Так как у меня еще не было привычки скрывать свои мысли, то, когда он обращался ко мне по поводу своей досады, я отвечала ему совершенно искренно, что очень жалею госпожу Бонапарт, страдает ли она справедливо или нет, и что он должен извинять ее больше, чем всякий другой. Но вместе с тем я признавалась, что мне кажется, будто она поступает недостойно, когда посредством лакеев-шпионов ищет доказательства неверности, которую подозревает. Консул передавал госпоже Бонапарт мои слова, и тогда я оказывалась жертвой в бесконечных объяснениях между мужем и женой, в которые я вносила всю живость моего возраста и преданность, испытываемую по отношению к обоим.
Все это вызывало ряд сценок, подробности которых изгладились из моей памяти: я видела Бонапарта поочередно надменным, жестоким, недоверчивым до крайности, потом вдруг растроганным, смягченным, почти нежным, исправляющим довольно мягко вины, которые он признавал, но от которых, однако, не отказывался. Я помню, как однажды, чтобы прервать тет-а-тет, который его, вероятно, стеснял, оставив меня обедать с ним и его женой, очень взволнованной, конечно, потому что он объявил ей, что с этих пор будет спать ночью в отдельной комнате, Бонапарт решился сделать меня судьей в таком странном вопросе: должен ли муж утешать фантазии жены, если они касаются невозможности для него иметь другую постель, кроме ее постели?

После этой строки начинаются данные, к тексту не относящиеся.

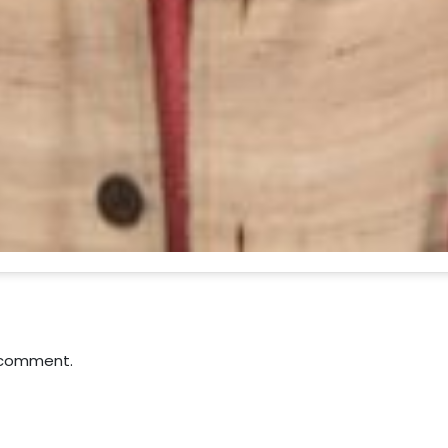
 comment.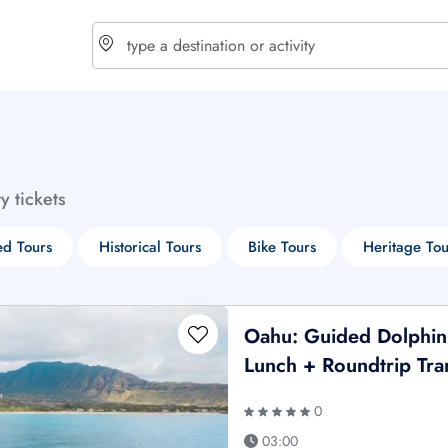
choose currency
Select your language
ty tickets
$ - USD
€ - EUR
d Tours
Historical Tours
Bike Tours
Heritage Tou
£ - GBP
$ - CAD
Oahu: Guided Dolphin
Lunch + Roundtrip Tra
0
03:00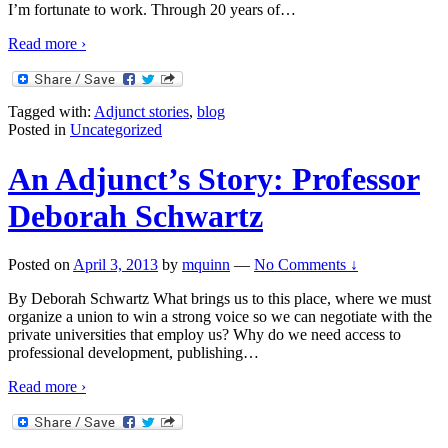
I’m fortunate to work. Through 20 years of
…
Read more ›
Tagged with:
Adjunct stories
,
blog
Posted in
Uncategorized
An Adjunct’s Story: Professor
Deborah Schwartz
Posted on
April 3, 2013
by
mquinn
—
No Comments ↓
By Deborah Schwartz What brings us to this place, where we must
organize a union to win a strong voice so we can negotiate with the
private universities that employ us? Why do we need access to
professional development, publishing
…
Read more ›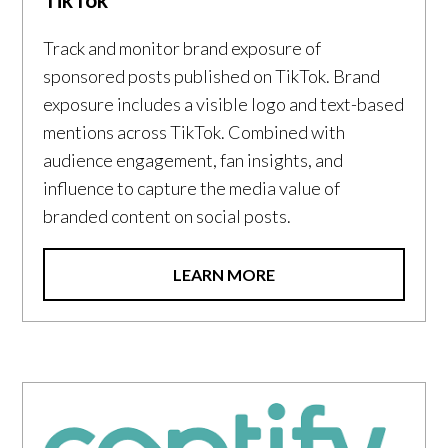
Track and monitor brand exposure of
sponsored posts published on TikTok. Brand
exposure includes a visible logo and text-based
mentions across TikTok. Combined with
audience engagement, fan insights, and
influence to capture the media value of
branded content on social posts.
LEARN MORE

Я была слишком мало приготовлена к тому, чтобы ответить, и знала, что госпожа Бонапарт не простит мне, если я не решу в ее пользу. Я старалась избежать ответа и держаться на том, что невозможно и даже не особенно удобно, чтобы я вмешивалась в решение такого вопроса. Но Бонапарт, который, впрочем, любил смущать, живо настаивал. Тогда я не нашла другого выхода из затруднения, как сказать, что не знаю точно, где должен быть предел требованиям жены и любезностям мужа, но все, что дает повод думать, что Первый консул изменил своей манере жизни, вызовет неприятные предположения, а малейшее волнение, которое произойдет во дворце, заставит всех нас много горевать. Бонапарт стал смеяться, дернув меня за ухо: «Ну, вы – женщина, а вы все заодно».

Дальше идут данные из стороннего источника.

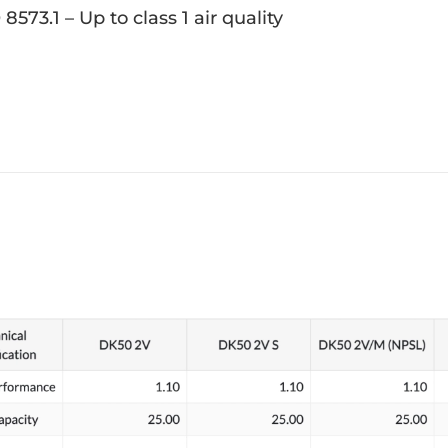
 8573.1 – Up to class 1 air quality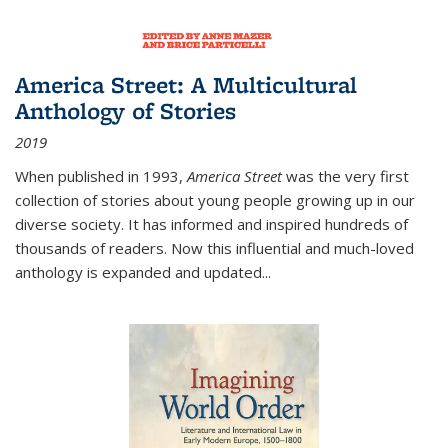
America Street: A Multicultural
Anthology of Stories
2019
When published in 1993,
America Street
was the very first
collection of stories about young people growing up in our
diverse society. It has informed and inspired hundreds of
thousands of readers. Now this influential and much-loved
anthology is expanded and updated
...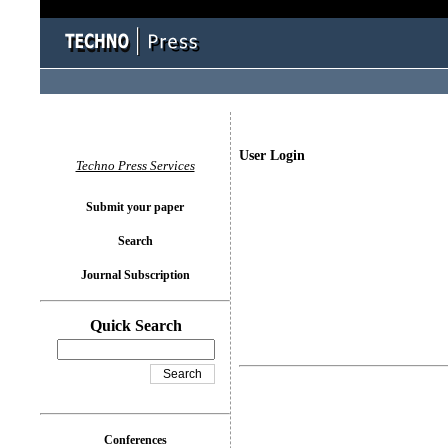
User Login
Techno Press Services
Submit your paper
Search
Journal Subscription
Quick Search
Conferences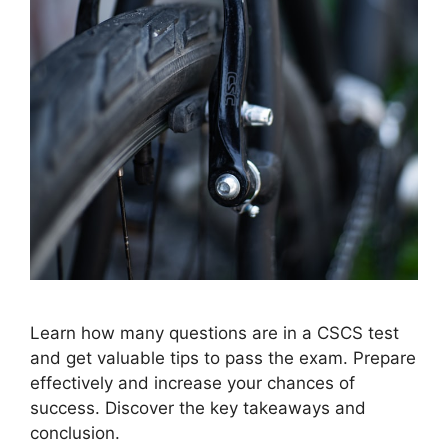
Learn how many questions are in a CSCS test
and get valuable tips to pass the exam. Prepare
effectively and increase your chances of
success. Discover the key takeaways and
conclusion.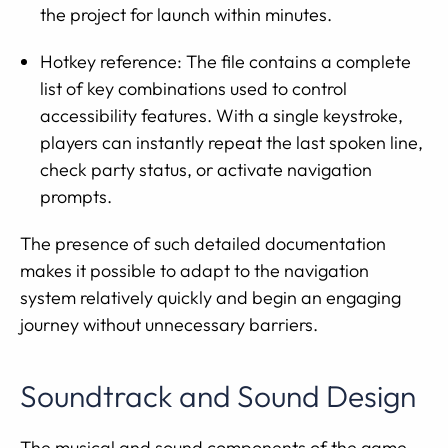
the project for launch within minutes.
Hotkey reference: The file contains a complete
list of key combinations used to control
accessibility features. With a single keystroke,
players can instantly repeat the last spoken line,
check party status, or activate navigation
prompts.
The presence of such detailed documentation
makes it possible to adapt to the navigation
system relatively quickly and begin an engaging
journey without unnecessary barriers.
Soundtrack and Sound Design
The musical and sound components of the game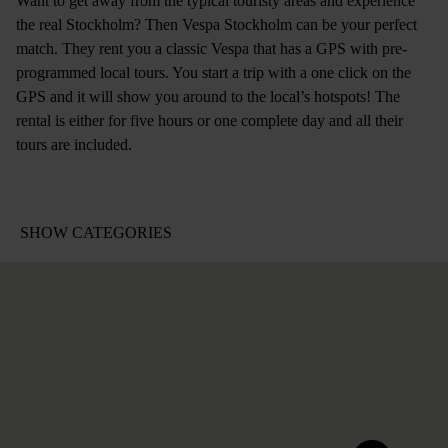
Want to get away from the typical touristy areas and experience
the real Stockholm? Then Vespa Stockholm can be your perfect
match. They rent you a classic Vespa that has a GPS with pre-
programmed local tours. You start a trip with a one click on the
GPS and it will show you around to the local’s hotspots! The
rental is either for five hours or one complete day and all their
tours are included.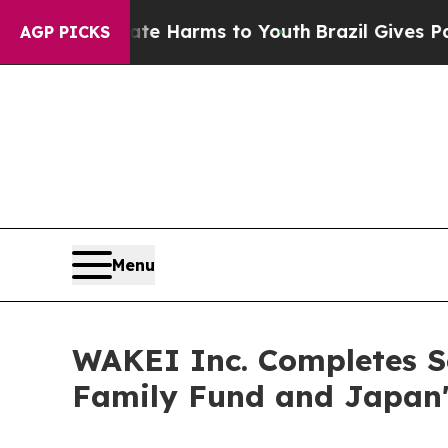
 Abate Harms to Youth
Brazil Gives Parents Socia
AGP PICKS
Menu
WAKEI Inc. Completes S
Family Fund and Japan'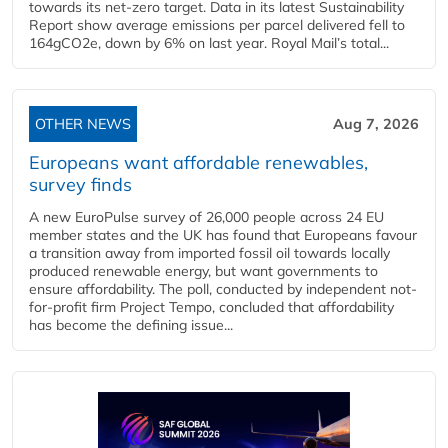
towards its net-zero target. Data in its latest Sustainability
Report show average emissions per parcel delivered fell to
164gCO2e, down by 6% on last year. Royal Mail’s total...
OTHER NEWS
Aug 7, 2026
Europeans want affordable renewables,
survey finds
A new EuroPulse survey of 26,000 people across 24 EU
member states and the UK has found that Europeans favour
a transition away from imported fossil oil towards locally
produced renewable energy, but want governments to
ensure affordability. The poll, conducted by independent not-
for-profit firm Project Tempo, concluded that affordability
has become the defining issue...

Тем не менее он не отказался от того, что решил, и с этих пор жил в отдельных комнатах. Однако мало-помалу он вернулся к более нежному отношению к жене, а она, со своей стороны, более спокойная, последовала совету, который я не переставала ей давать, – пренебрегать соперничеством, недостойным ее. «Было бы возможно огорчаться, если бы консул сделал выбор среди женщин, которые вас окружают, тогда бы это было истинное горе, а для меня – большая неприятность».
Два года спустя мое предсказание было в полной мере осуществлено, и в частности относительно меня.